- Born: March 12, 1925 Bucharest, Romania
- Died: February 13, 2001 (aged 75) Bryn Mawr, Pennsylvania, US
- Scientific career
- Fields: Biochemistry, cell biology
- Institutions: Haverford College

= Ariel G. Loewy =

Romanian biochemist (1925–2001)

Ariel Gideon Loewy (1925-2001) was a biochemist and cell biologist who spent most of his career on the faculty at Haverford College in Haverford, Pennsylvania and was an adjunct professor at the Philadelphia College of Osteopathic Medicine at the time of his death in 2001. Loewy was widely recognized for his research on the biochemistry of blood clotting and his identification of Factor XIII, an enzyme involved in the clotting pathway. He also played a major role in the development of the molecular biology and biochemistry curricula at Haverford.

==Early life and education==
Loewy was born on March 12, 1925, in Bucharest, Romania. His family left the country when he was a child, escaping the rise of fascism in Europe by emigrating to England in 1936 and then to Canada in 1941. Loewy studied botany at McGill University, from which he received his bachelor's and master's degrees. He moved to the United States in 1948 to attend the University of Pennsylvania, from which he received his Ph.D. in botany in 1951 for work on the motility of slime molds.

After graduation Loewy worked as a postdoctoral fellow at Harvard University, where he first began his work on the biochemistry of clotting; it was during this period that he identified Factor XIII and studied its transaminase enzymatic activity.

==Academic career==
After a year as a research fellow at the University of Cambridge from 1952 to 1953, Loewy returned to the U.S. to join the faculty at Haverford College.

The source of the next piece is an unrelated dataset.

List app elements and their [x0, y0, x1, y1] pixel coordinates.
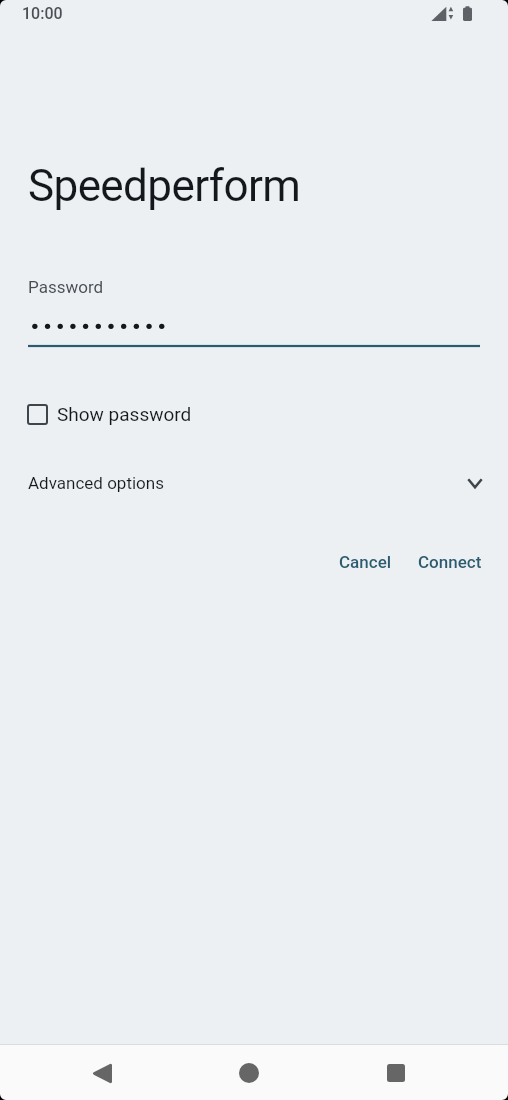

He held the Jack and Barbara Bush Professorship in the Natural Sciences from 1983 to 1995 and spent a period as chair of the biology department. Loewy continued his research on Factor XIII, transaminases, and later on isopeptidases and their effects on neurofibrillary tangles, aggregates of tau protein found in Alzheimer's disease and other diseases known as tauopathies.

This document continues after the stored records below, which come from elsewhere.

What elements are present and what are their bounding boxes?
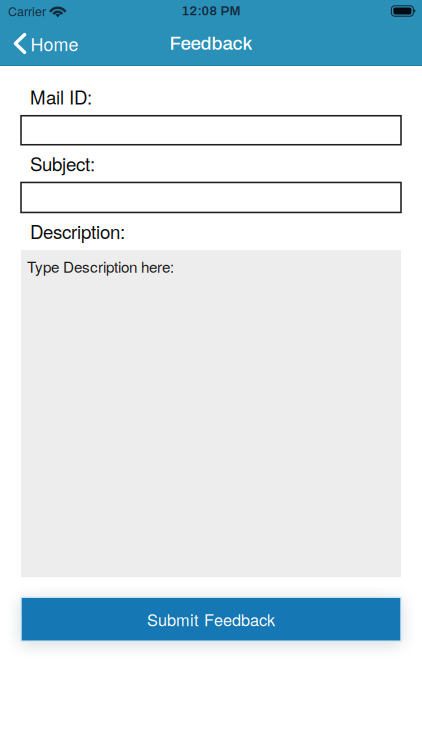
staticText: Carrier (8, 2, 46, 20)
staticText: Description: (30, 218, 125, 244)
staticText: Submit Feedback (147, 608, 275, 631)
staticText: Mail ID: (30, 83, 92, 110)
staticText: Type Description here: (27, 255, 174, 277)
staticText: Subject: (30, 150, 95, 176)
staticText: 12:08 PM (182, 4, 240, 18)
staticText: Feedback (170, 33, 252, 54)
staticText: Home (30, 31, 78, 56)
button[interactable]: Submit Feedback (21, 597, 401, 641)
button[interactable]: Home (0, 22, 88, 66)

Loewy was known during his tenure at Haverford for his work in developing the curriculum at Haverford to focus on molecular and cell biology and biochemistry, an unusual emphasis for undergraduate biology education at the time. In 2000, Loewy left Haverford to teach at the Philadelphia College of Osteopathic Medicine.

Loewy served as an editor of the scientific journal Thrombosis Research and coauthored the major textbook Cell Structure and Function with Philip Siekevitz, first published in 1963 and described as the first American textbook on cell biology. He also coauthored a second, more basic textbook, Biology.

==Personal life==
Loewy and his wife had three sons and two daughters. Loewy died on February 13, 2001, of complications after a stroke.